According to scriptwriter John Milius, this drain cleaner scene was never meant to be filmed, but was only mentioned in his original script.

Release

Box office 
In the film's opening week, it grossed $6,871,011 from 401 theatres. In the United States, the film made a total of $44,680,473, making it more successful than the first film and the sixth highest-grossing film of 1973.

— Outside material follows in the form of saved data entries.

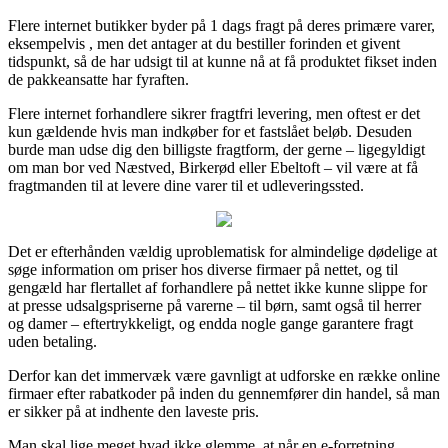
Flere internet butikker byder på 1 dags fragt på deres primære varer,
eksempelvis , men det antager at du bestiller forinden et givent
tidspunkt, så de har udsigt til at kunne nå at få produktet fikset inden
de pakkeansatte har fyraften.
Flere internet forhandlere sikrer fragtfri levering, men oftest er det
kun gældende hvis man indkøber for et fastslået beløb. Desuden
burde man udse dig den billigste fragtform, der gerne – ligegyldigt
om man bor ved Næstved, Birkerød eller Ebeltoft – vil være at få
fragtmanden til at levere dine varer til et udleveringssted.
Det er efterhånden vældig uproblematisk for almindelige dødelige at
søge information om priser hos diverse firmaer på nettet, og til
gengæld har flertallet af forhandlere på nettet ikke kunne slippe for
at presse udsalgspriserne på varerne – til børn, samt også til herrer
og damer – eftertrykkeligt, og endda nogle gange garantere fragt
uden betaling.
Derfor kan det immervæk være gavnligt at udforske en række online
firmaer efter rabatkoder på inden du gennemfører din handel, så man
er sikker på at indhente den laveste pris.
Man skal lige meget hvad ikke glemme, at når en e-forretning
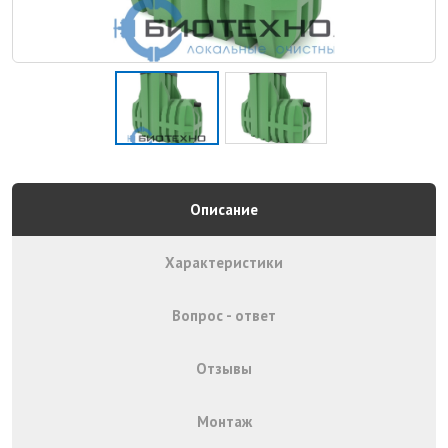
Описание
Характеристики
Вопрос - ответ
Отзывы
Монтаж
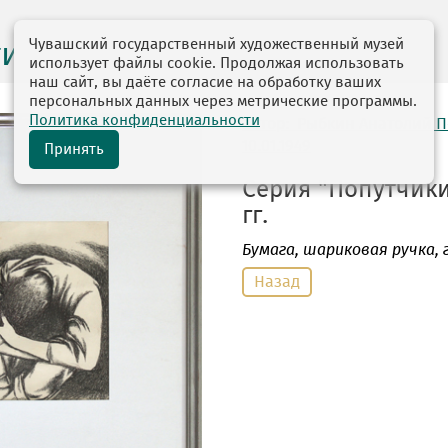
Чувашский государственный художественный музей
ги выставок
использует файлы cookie. Продолжая использовать
наш сайт, вы даёте согласие на обработку ваших
персональных данных через метрические программы.
Политика конфиденциальности
автор: Рыбкин Анатолий 
10.01.1949
Принять
Серия "Попутчики"
гг.
Бумага
, шариковая ручка, 
Назад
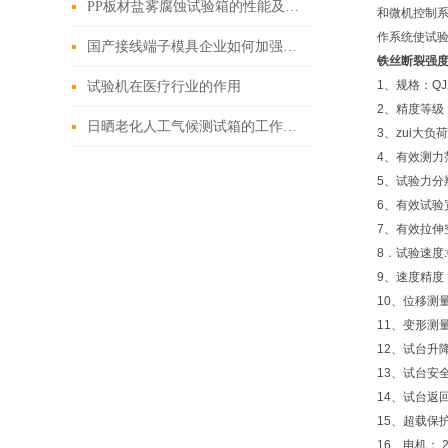
PP板材盐雾腐蚀试验箱的性能及操作流程
和微机控制系
作系统使试验
国产接线端子模具企业如何加强品牌建设-倾技检测设备厂
铁丝断裂强
1、规格：QJ
试验机在医疗行业的作用
2、精度等级：
日晒老化人工气候测试箱的工作原理及关键参数分析
3、zui大负
4、有效测力范围
5、试验力分
6、有效试验
7、有效拉伸
8．试验速度:0.
9、速度精度
10、位移测
11、变形测
12、试台升
13、试台安
14、试台返
15、超载保
16、电机： 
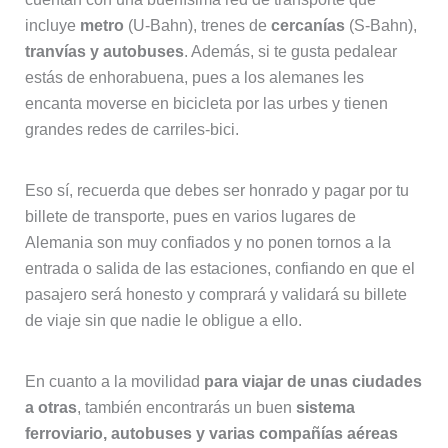
incluye
metro
(U-Bahn), trenes de
cercanías
(S-Bahn),
tranvías y autobuses
. Además, si te gusta pedalear
estás de enhorabuena, pues a los alemanes les
encanta moverse en bicicleta por las urbes y tienen
grandes redes de carriles-bici.
Eso sí, recuerda que debes ser honrado y pagar por tu
billete de transporte, pues en varios lugares de
Alemania son muy confiados y no ponen tornos a la
entrada o salida de las estaciones, confiando en que el
pasajero será honesto y comprará y validará su billete
de viaje sin que nadie le obligue a ello.
En cuanto a la movilidad
para viajar de unas ciudades
a otras
, también encontrarás un buen
sistema
ferroviario, autobuses y varias compañías aéreas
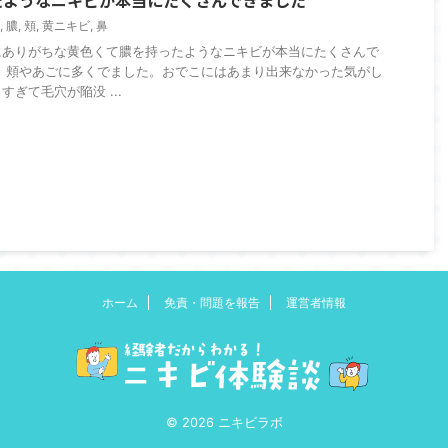
,
膿
,
頬
,
黄ニキビ
,
鼻
にありがちな黄色くて膿を持ったようなニキビが本当にたくさんで
、頬やあごに多くでました。おでこにはあまり出来なかった気がし
ぎて毛穴が陥没 ...
ホーム
免責・問題を報告
運営者情報
© 2026 ニキビラボ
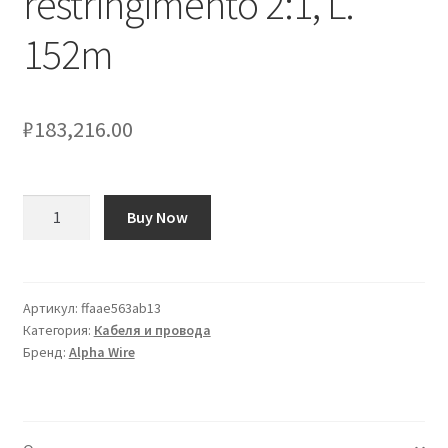
restringimento 2:1, L.
152m
₽
183,216.00
Количество
Buy Now
товара
Guaina
termorestringente
Alpha
Артикул:
ffaae563ab13
Категория:
Кабеля и провода
Wire
Бренд:
Alpha Wire
Ø
3.1mm,
col.
Verde,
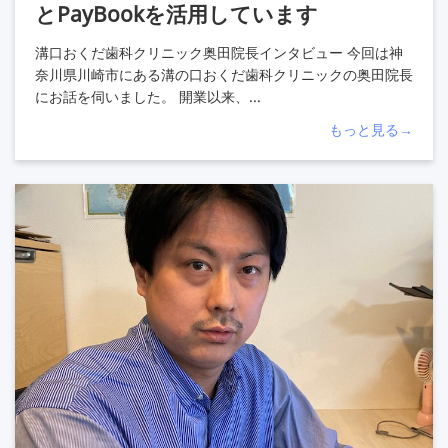
とPayBookを活用しています
溝口おくだ歯科クリニック奥田院長インタビュー 今回は神
奈川県川崎市にある溝の口おくだ歯科クリニックの奥田院長
にお話を伺いました。 開業以来、...
もっと見る→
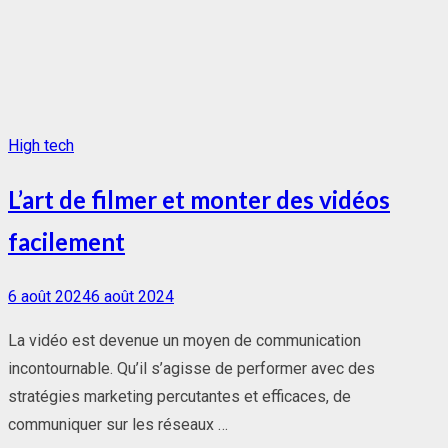
High tech
L’art de filmer et monter des vidéos
facilement
Posted
6 août 2024
6 août 2024
on
La vidéo est devenue un moyen de communication
incontournable. Qu’il s’agisse de performer avec des
stratégies marketing percutantes et efficaces, de
communiquer sur les réseaux …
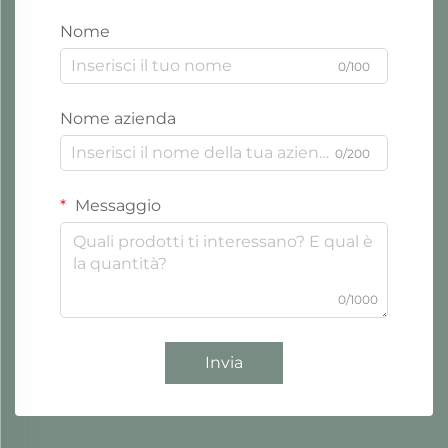
Nome
0/100
Nome azienda
0/200
Messaggio
0/1000
Invia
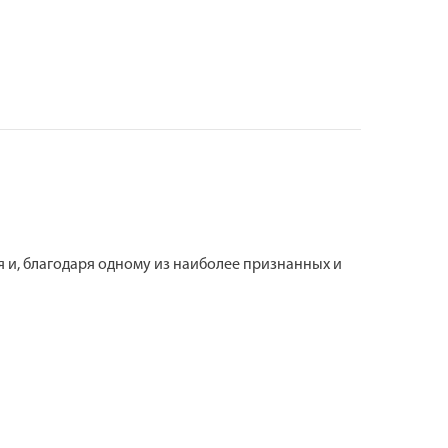
 и, благодаря одному из наиболее признанных и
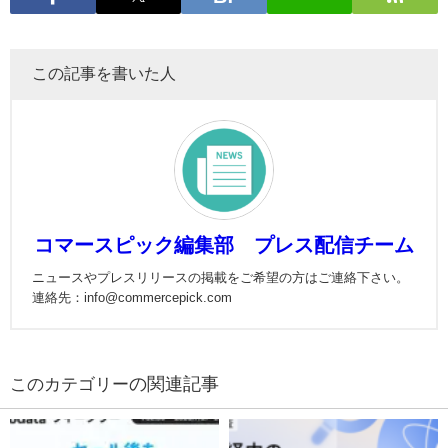
この記事を書いた人
コマースピック編集部 プレス配信チーム
ニュースやプレスリリースの掲載をご希望の方はご連絡下さい。
連絡先：info@commercepick.com
の関連記事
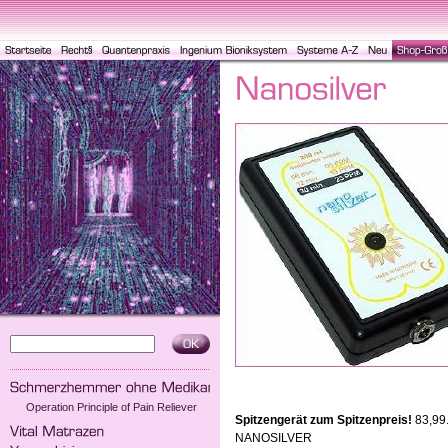
Operation Principle of Pain Reliever
Spitzengerät zum Spitzenpreis!
83,99.
NANOSILVER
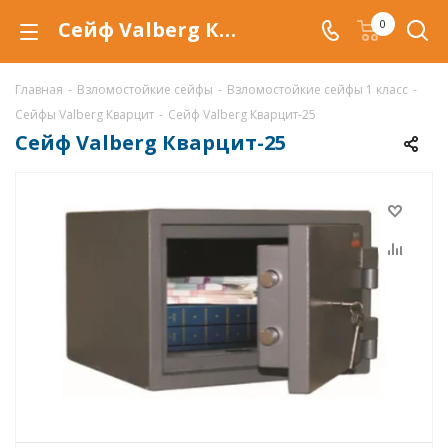
Сейф Valberg Кварцит-25, взломостойкий сейф Кварцит-25 купить со скидкой по низкой цене в интернет-магазине ValbergSafe.ru
0
Главная
-
Взломостойкие сейфы
-
Взломостойкие сейфы 1 класс
-
Сейфы Valberg Кварцит
-
Сейф Valberg Кварцит-25
Сейф Valberg Кварцит-25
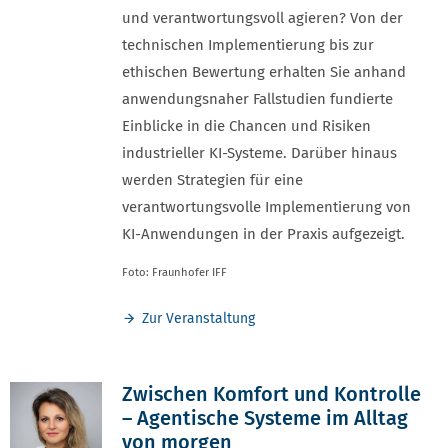
und verantwortungsvoll agieren? Von der
technischen Implementierung bis zur
ethischen Bewertung erhalten Sie anhand
anwendungsnaher Fallstudien fundierte
Einblicke in die Chancen und Risiken
industrieller KI-Systeme. Darüber hinaus
werden Strategien für eine
verantwortungsvolle Implementierung von
KI-Anwendungen in der Praxis aufgezeigt.
Foto: Fraunhofer IFF
Zur Veranstaltung
Zwischen Komfort und Kontrolle
– Agentische Systeme im Alltag
von morgen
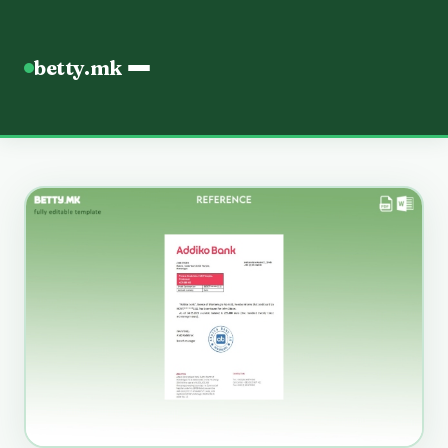
betty.mk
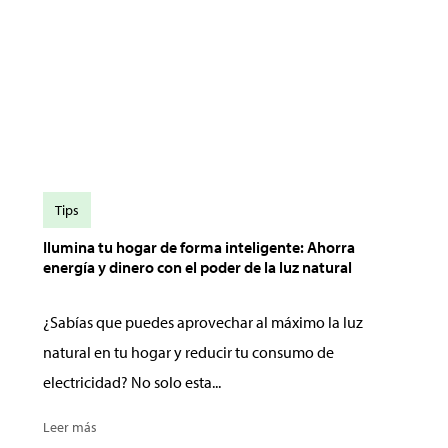
Tips
Ilumina tu hogar de forma inteligente: Ahorra
energía y dinero con el poder de la luz natural
¿Sabías que puedes aprovechar al máximo la luz
natural en tu hogar y reducir tu consumo de
electricidad? No solo esta...
Leer más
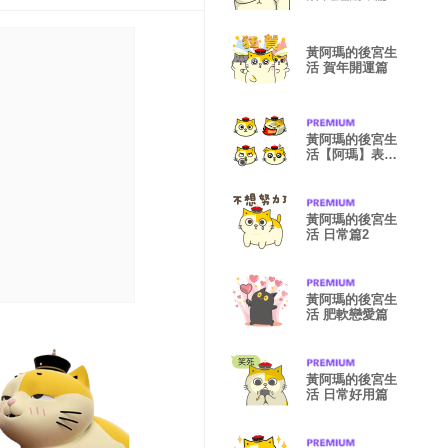
黃阿瑪的後宮生
活 賀年開運篇
黃阿瑪的後宮生
活【阿瑪】表情
貼
黃阿瑪的後宮生
活 日常篇2
黃阿瑪的後宮生
活 肥軟戀愛篇
黃阿瑪的後宮生
活 日常好用篇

Theatrical rentals were $19.4 million in the United States and Canada and $9.5 million overseas for a worldwide total of $28.9 million.

Reception 
The New York Times critics such as Nora Sayre criticized the conflicting moral themes of the film, and Frank Rich believed it "was the same old stuff". Gene Siskel of the Chicago Tribune gave the film two-and-a-half stars out of four and wrote, "The problem with Magnum Force is that this new side of Harry—his antivigilantism—is never made believable in the context of his continuing tendency to brandish his .44 magnum revolver as if it were his phallus. The new, 'Clean Harry' doesn't cut it. Some of the film's action sequences do." Kevin Thomas of the Los Angeles Times found the film "too preoccupied in celebrating violence to keep it in focus." Pauline Kael, a harsh critic of Eastwood's for many years, mocked his performance as Dirty Harry, commenting, "He isn't an actor, so one could hardly call him a bad actor. He'd have to do something before we could consider him bad at it. And acting isn't required of him in Magnum Force." Gary Arnold of The Washington Post was positive, praising the film as "an ingenious and exciting crime thriller" with "a less self-righteous message" than the original Dirty Harry. Gary Crowdus wrote in Cinéaste, "We are left with the comforting assurance that when we need him, Harry (and all the cops like him who do the 'dirty' jobs no one else wants) will be there protecting us from the lunatic fringes of both Left and Right. Sure, Harry may be a little trigger-happy, but at least he shoots the right people. The problem, however, one which the film raises but never resolves, is who determines the definition of 'right' people?"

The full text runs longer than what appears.